#### [Directions]
Output exactly the lines below, starting with the line that has "Resources (325, 215)" and going on through the line that has "Report Abuse (946, 967)", both included, and no other lines.

#### [Records for the exercise]

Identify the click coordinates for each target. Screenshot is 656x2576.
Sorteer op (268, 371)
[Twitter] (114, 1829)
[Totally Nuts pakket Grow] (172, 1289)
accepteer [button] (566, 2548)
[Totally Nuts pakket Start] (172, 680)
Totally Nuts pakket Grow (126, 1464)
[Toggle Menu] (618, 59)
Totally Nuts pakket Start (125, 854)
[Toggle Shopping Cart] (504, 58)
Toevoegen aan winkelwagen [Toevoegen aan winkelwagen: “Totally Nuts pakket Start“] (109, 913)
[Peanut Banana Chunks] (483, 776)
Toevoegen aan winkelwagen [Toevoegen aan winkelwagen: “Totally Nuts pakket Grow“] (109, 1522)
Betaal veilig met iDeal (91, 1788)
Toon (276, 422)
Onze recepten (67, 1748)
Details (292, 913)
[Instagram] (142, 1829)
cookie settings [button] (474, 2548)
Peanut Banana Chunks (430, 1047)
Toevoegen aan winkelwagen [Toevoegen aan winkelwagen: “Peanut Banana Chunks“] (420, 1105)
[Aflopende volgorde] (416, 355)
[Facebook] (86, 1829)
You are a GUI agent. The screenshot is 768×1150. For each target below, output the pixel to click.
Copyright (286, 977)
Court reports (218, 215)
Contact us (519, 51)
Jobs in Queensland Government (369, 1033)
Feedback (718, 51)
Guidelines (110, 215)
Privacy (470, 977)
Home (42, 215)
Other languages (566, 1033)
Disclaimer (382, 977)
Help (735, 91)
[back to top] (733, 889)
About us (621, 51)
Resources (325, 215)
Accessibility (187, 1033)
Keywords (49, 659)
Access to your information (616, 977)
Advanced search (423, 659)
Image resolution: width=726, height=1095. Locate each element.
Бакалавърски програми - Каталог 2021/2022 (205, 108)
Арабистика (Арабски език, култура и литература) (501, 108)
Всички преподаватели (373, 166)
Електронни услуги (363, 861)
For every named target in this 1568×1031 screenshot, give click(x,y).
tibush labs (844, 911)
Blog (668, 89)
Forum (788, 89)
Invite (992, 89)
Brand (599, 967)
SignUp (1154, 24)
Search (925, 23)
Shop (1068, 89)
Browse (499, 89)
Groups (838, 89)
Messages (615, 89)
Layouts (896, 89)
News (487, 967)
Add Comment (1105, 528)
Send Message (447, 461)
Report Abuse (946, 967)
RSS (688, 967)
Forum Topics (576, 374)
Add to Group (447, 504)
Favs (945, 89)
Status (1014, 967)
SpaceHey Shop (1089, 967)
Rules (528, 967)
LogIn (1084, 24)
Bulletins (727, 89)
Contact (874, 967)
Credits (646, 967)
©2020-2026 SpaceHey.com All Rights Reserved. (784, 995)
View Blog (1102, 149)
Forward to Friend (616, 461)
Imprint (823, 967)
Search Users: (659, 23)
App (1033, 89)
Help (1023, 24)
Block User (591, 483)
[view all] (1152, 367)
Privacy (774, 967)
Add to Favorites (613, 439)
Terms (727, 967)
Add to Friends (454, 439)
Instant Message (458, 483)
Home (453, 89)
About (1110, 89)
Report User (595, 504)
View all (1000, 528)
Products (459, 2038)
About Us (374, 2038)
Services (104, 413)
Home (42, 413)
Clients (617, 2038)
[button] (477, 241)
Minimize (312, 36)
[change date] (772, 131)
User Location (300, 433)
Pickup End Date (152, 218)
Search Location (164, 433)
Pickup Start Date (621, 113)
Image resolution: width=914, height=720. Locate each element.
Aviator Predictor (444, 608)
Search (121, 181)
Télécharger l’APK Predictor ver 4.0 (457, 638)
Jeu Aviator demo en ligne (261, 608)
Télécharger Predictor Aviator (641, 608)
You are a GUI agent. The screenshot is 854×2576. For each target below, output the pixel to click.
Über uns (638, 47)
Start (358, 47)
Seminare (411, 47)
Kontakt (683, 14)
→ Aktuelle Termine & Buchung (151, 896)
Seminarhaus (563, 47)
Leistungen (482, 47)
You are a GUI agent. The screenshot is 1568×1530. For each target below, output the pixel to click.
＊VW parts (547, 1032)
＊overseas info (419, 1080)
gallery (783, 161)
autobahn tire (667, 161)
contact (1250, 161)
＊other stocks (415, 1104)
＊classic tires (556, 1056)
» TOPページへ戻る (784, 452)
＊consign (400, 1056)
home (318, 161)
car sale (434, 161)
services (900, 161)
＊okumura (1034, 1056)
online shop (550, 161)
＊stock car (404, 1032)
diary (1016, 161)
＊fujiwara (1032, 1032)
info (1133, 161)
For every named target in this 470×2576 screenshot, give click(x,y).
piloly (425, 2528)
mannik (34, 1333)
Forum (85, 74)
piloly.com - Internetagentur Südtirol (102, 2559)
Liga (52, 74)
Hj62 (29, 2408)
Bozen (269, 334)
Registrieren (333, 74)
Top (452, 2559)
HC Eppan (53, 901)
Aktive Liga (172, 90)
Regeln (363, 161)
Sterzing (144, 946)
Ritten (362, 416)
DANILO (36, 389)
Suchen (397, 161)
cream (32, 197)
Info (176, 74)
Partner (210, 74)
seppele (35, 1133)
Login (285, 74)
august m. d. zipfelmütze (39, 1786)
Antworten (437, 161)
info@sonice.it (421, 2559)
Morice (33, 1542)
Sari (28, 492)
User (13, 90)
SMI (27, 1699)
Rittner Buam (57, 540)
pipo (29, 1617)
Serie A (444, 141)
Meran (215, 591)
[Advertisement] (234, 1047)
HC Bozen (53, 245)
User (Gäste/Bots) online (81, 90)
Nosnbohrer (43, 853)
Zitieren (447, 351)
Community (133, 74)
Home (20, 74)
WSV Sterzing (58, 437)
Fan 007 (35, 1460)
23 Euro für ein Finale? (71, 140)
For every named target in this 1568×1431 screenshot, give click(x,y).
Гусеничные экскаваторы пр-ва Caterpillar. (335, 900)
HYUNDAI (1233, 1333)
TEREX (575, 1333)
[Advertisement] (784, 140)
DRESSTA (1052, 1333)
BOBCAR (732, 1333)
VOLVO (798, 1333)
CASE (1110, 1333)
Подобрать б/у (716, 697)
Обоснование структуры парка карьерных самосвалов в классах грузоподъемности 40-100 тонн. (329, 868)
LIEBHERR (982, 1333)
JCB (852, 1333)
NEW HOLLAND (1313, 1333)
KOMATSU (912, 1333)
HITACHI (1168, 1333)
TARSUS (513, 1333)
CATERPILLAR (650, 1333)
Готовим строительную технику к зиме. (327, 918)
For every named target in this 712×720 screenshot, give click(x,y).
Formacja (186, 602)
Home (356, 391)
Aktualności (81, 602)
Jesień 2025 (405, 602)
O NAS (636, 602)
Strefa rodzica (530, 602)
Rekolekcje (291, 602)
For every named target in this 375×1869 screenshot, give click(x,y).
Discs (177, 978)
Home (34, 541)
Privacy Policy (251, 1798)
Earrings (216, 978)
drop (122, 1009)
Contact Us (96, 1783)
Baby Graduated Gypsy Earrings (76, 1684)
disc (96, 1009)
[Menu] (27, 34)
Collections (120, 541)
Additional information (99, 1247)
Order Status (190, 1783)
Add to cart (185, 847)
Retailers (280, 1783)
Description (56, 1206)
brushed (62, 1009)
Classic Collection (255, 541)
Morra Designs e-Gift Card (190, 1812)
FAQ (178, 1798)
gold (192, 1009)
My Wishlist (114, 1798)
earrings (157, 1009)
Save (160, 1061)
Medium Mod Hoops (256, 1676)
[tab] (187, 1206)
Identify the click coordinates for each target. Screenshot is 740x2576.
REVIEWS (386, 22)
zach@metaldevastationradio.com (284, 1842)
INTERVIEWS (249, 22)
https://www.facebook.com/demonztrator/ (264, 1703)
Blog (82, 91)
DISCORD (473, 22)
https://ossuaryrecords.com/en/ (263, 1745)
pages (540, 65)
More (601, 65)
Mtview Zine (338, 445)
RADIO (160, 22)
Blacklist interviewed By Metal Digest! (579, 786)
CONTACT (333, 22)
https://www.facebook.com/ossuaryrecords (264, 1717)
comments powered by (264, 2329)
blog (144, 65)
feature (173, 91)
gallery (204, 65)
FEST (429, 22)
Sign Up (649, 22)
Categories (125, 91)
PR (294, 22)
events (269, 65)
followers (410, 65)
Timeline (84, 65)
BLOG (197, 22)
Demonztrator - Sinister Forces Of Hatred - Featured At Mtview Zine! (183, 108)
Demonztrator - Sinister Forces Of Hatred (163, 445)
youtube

#### [The completed task]
Resources (325, 215)
Accessibility (187, 1033)
Keywords (49, 659)
Access to your information (616, 977)
Advanced search (423, 659)
Image resolution: width=726, height=1095. Locate each element.
Бакалавърски програми - Каталог 2021/2022 (205, 108)
Арабистика (Арабски език, култура и литература) (501, 108)
Всички преподаватели (373, 166)
Електронни услуги (363, 861)
For every named target in this 1568×1031 screenshot, give click(x,y).
tibush labs (844, 911)
Blog (668, 89)
Forum (788, 89)
Invite (992, 89)
Brand (599, 967)
SignUp (1154, 24)
Search (925, 23)
Shop (1068, 89)
Browse (499, 89)
Groups (838, 89)
Messages (615, 89)
Layouts (896, 89)
News (487, 967)
Add Comment (1105, 528)
Send Message (447, 461)
Report Abuse (946, 967)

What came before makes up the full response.